We thank the reviewer for this suggestion. We have removed “biomarker-based” (Line 120) from the description of our research objective.

• It is confusing that, in Figure 3(b), the 3D projection was plotted in a 2D space. On the other hand, the number in the brackets should be the explained variance. Why the number for Factor 1 is smaller than that for Factor 2?

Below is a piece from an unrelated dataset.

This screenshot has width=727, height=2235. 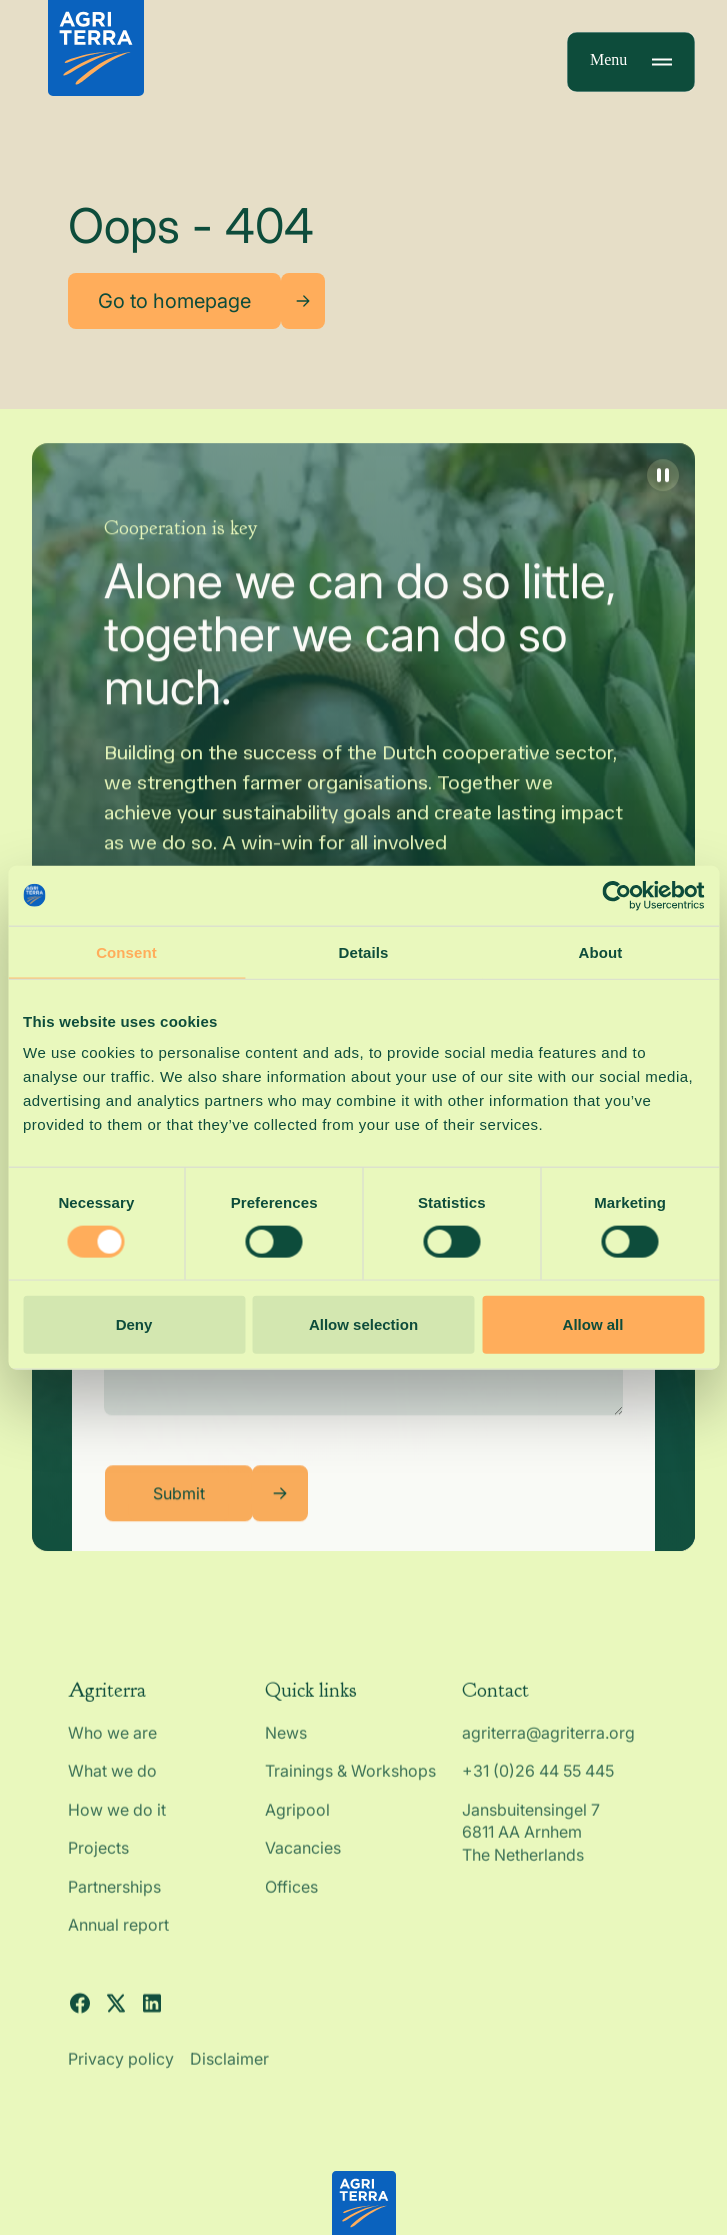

We agree with the reviewer. The score plot is a 2D representation of the first three latent variables (LVs) of OPLS-DA regression calibration model obtained from the MIR spectral data. We have changed the Figure 3b caption to better explain the information showed in this plot “Score plot with the first three latent variables (LVs) of OPLS-DA regression calibration model obtained from the MIR spectral data”.  Regarding the increase in the variance, we have added a paragraph in the Results section (Lines 216 to 223) “The explained variation of the X-matrix by the factors (Figure 3b) did not follow a gradual decrease, as seen in principal component analysis (PCA). This deviation is explained by the fact that OPLS-DA emphasizes the relationship between the predictive variables in X and the Y response [59,60]. The OSC filter selectively removes the systematic X variations that are not response-predictive, focusing on factors that maximize the discrimination among the classes [59]. This contrasts with PCA, which captures and maximizes the overall variation within the X matrix [60]. Nevertheless, with inclusion of more factors, the associated SECV decreased (Figure 3c).” Additionally, we have included SECV versus number of factors plot as Figure 3c with description: “(c) SECV versus number of factors plot illustrating an appropriate factor selection, 6.”

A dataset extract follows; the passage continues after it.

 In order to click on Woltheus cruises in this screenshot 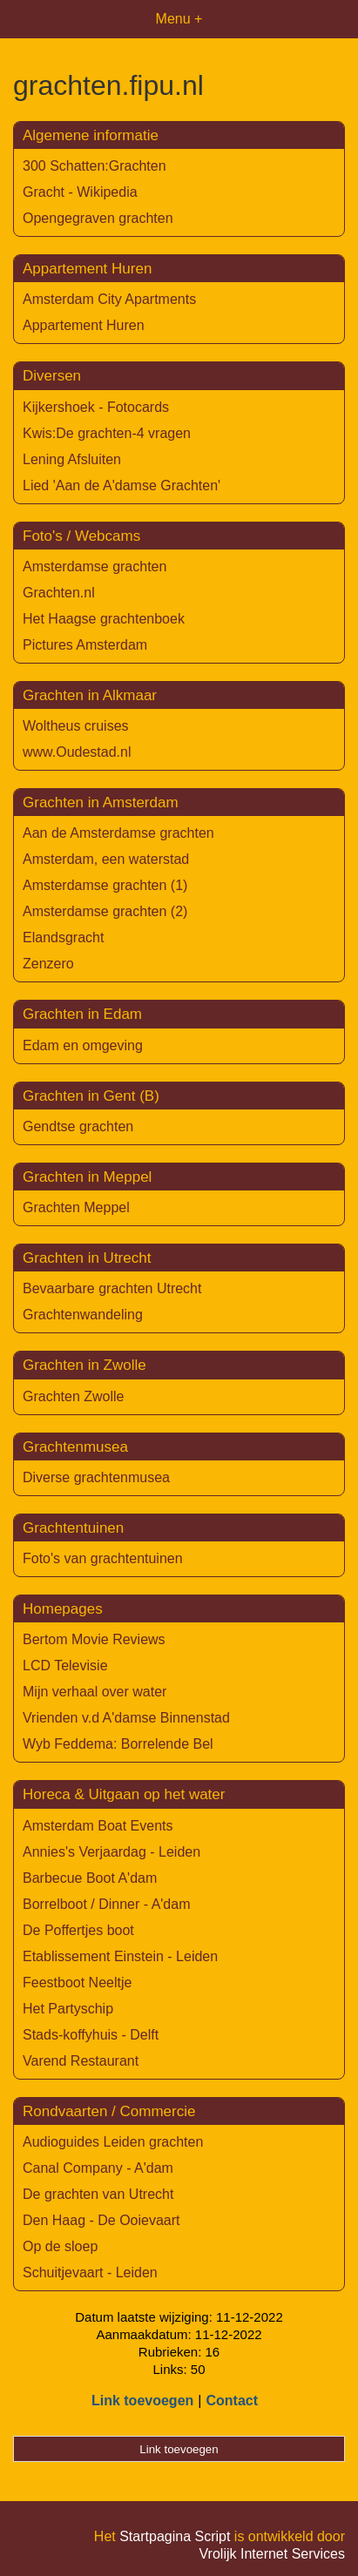, I will do `click(76, 725)`.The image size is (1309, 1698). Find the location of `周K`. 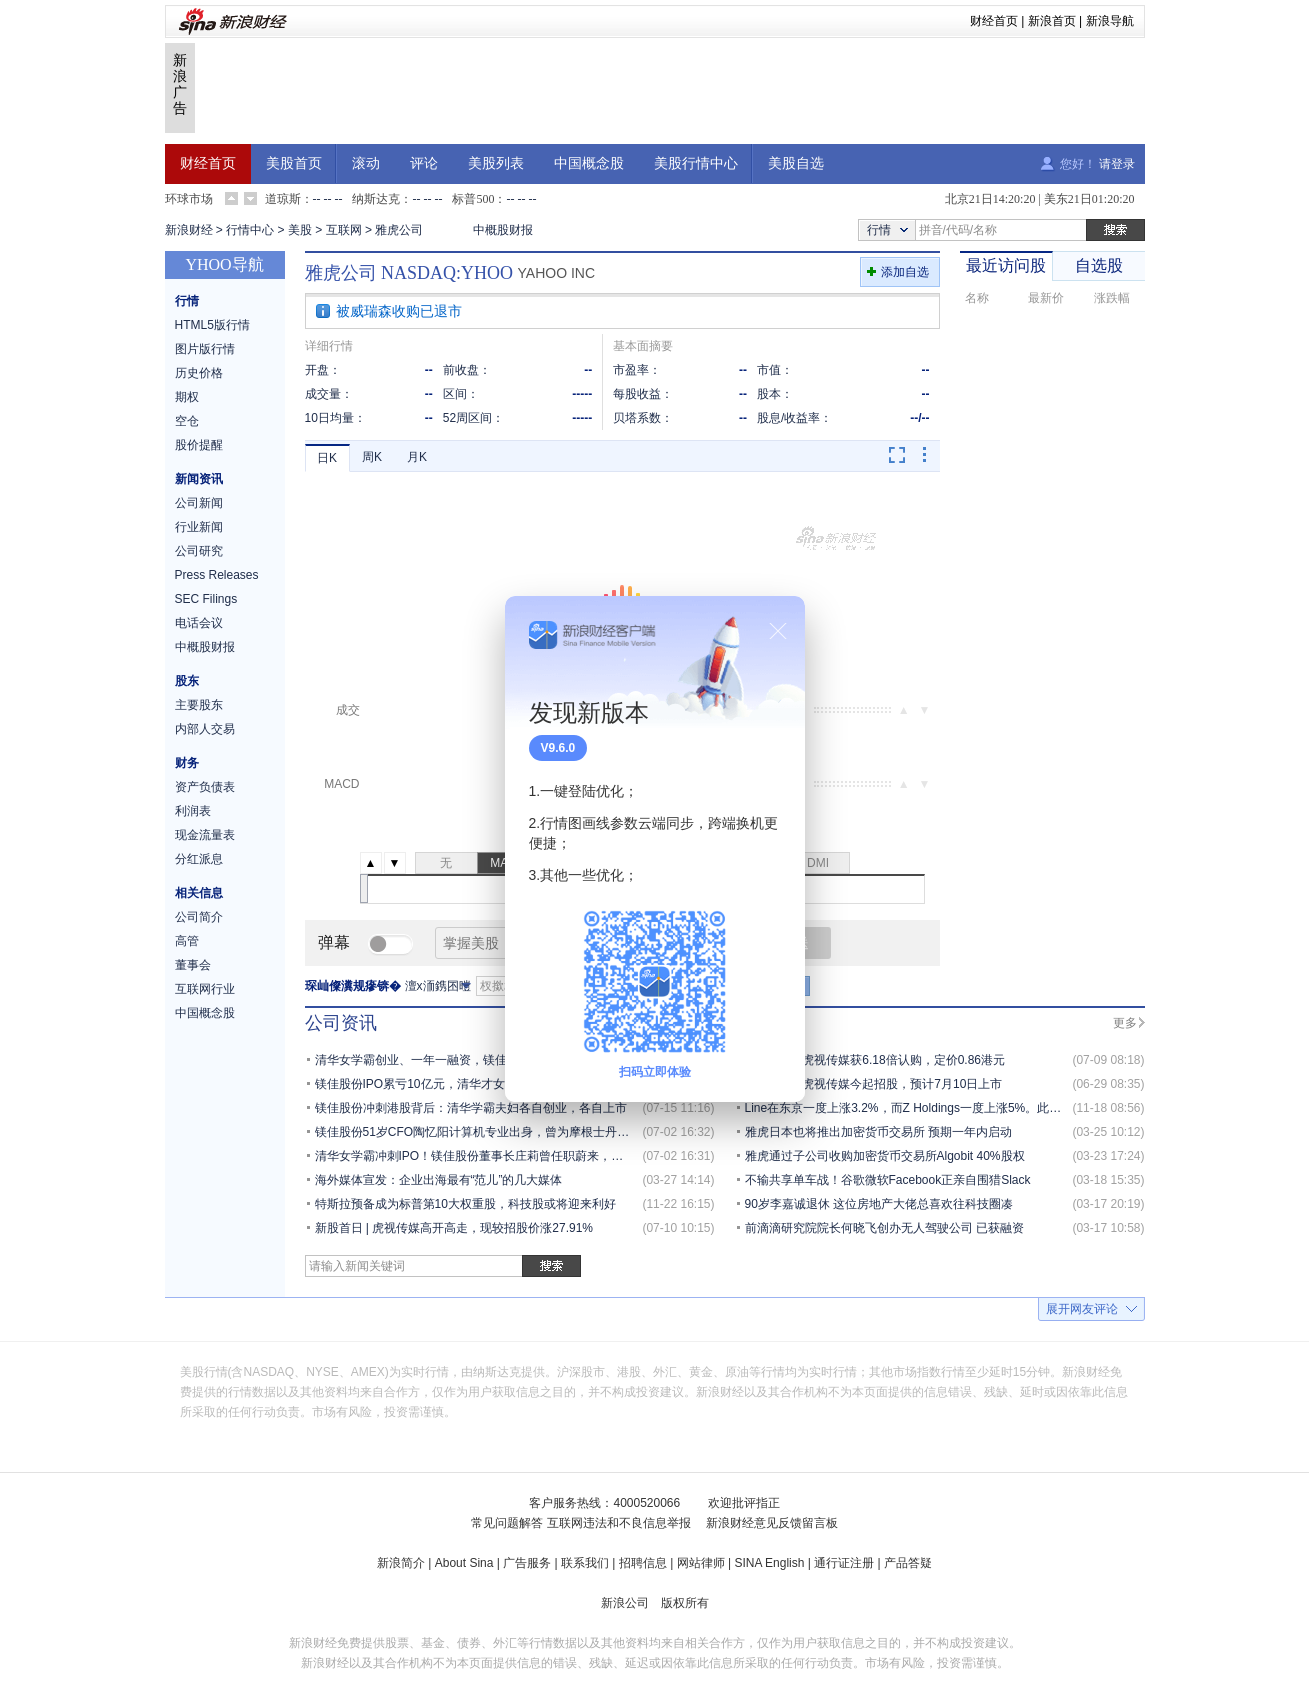

周K is located at coordinates (372, 457).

• For the results in Table 3 that should be obtained with PLS-DA, how were SECV/SEP and R2 calculated? If R² for calibration set can be calculated, the value for the validation set should also be calculated. On the other hand, all the three parameters of sensitivity, specificity and accuracy for the calibration set are better than that of the validation set. Was the model overfitted?

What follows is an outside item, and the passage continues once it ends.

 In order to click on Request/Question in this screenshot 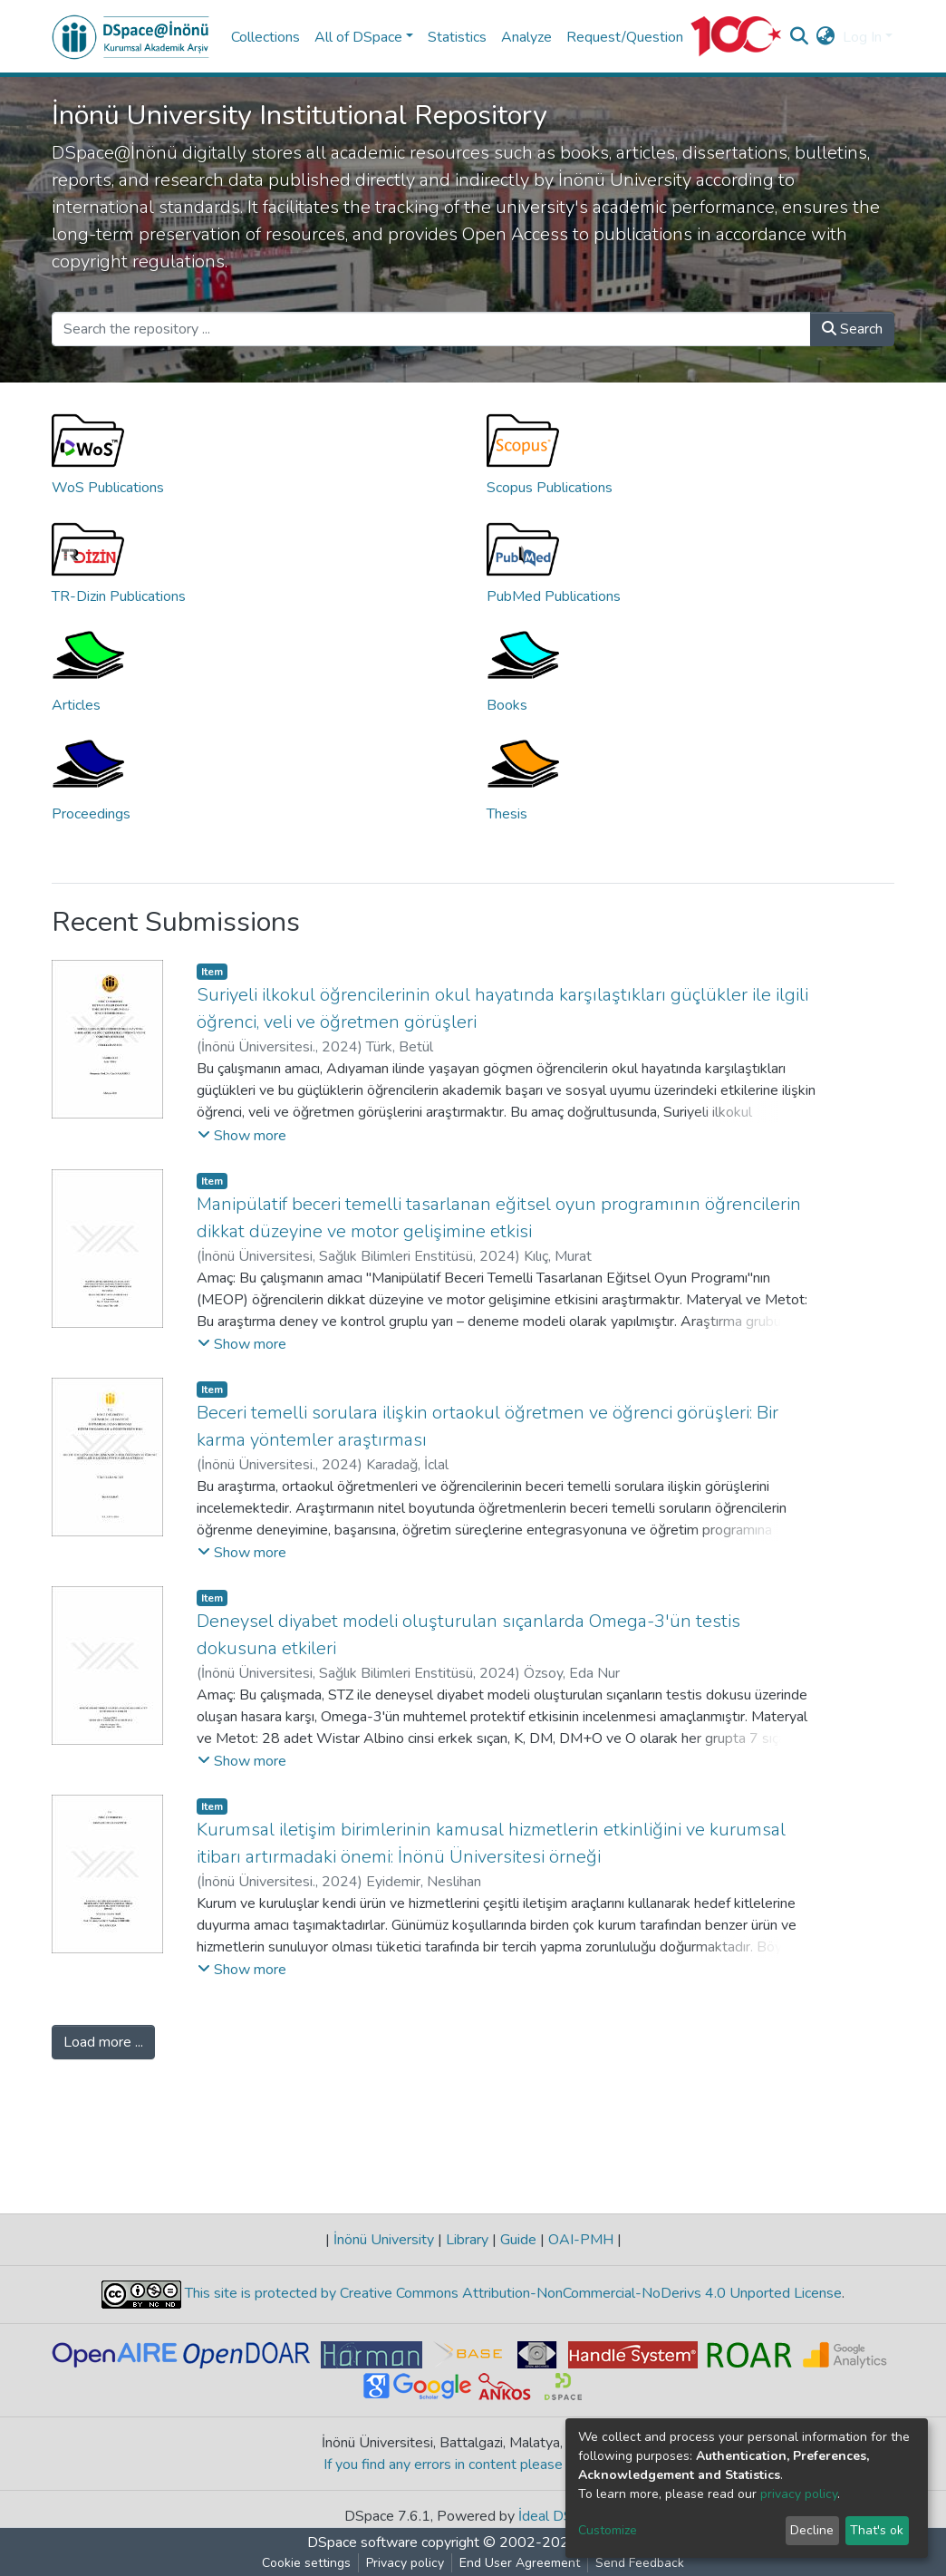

The SECV, SEP and calibration R² was calculated by the Pirouette software. Correlation coefficient measures the linear relationship between the predicted values and the known values. Its significance is more prominent in the regression analysis where the focus is on predicting the quantity of the Y variable. Although, it may not be the most important metric in classification algorithm which emphasizes class separation rather than establishing a linear relationship.

We have included more information in the Results section to better explain the performance of our OPLS-DA algorithm (Lines 253 to 257) “OPLS-DA has powerful modeling features that facilitate separation based on experimental classes in the calibration model, yielding positive results [59]. An external validation with an unseen dataset is required to validate the statistical significance of the separation and draw conclusions [59].” We are aware that considering too many factors increases the probability of modelling the noise leading to overfitting. For our OPLS-DA model, we selected an optimal number of factor (6) using the standard error versus number of factors plot that levels between underfitting and overfitting. We have included the plot in the results section (Figure 3c) and explained it in the paragraph (Line 209) “Six factors were selected (Figure 3c) that cumulatively described 81.4% of the variation.”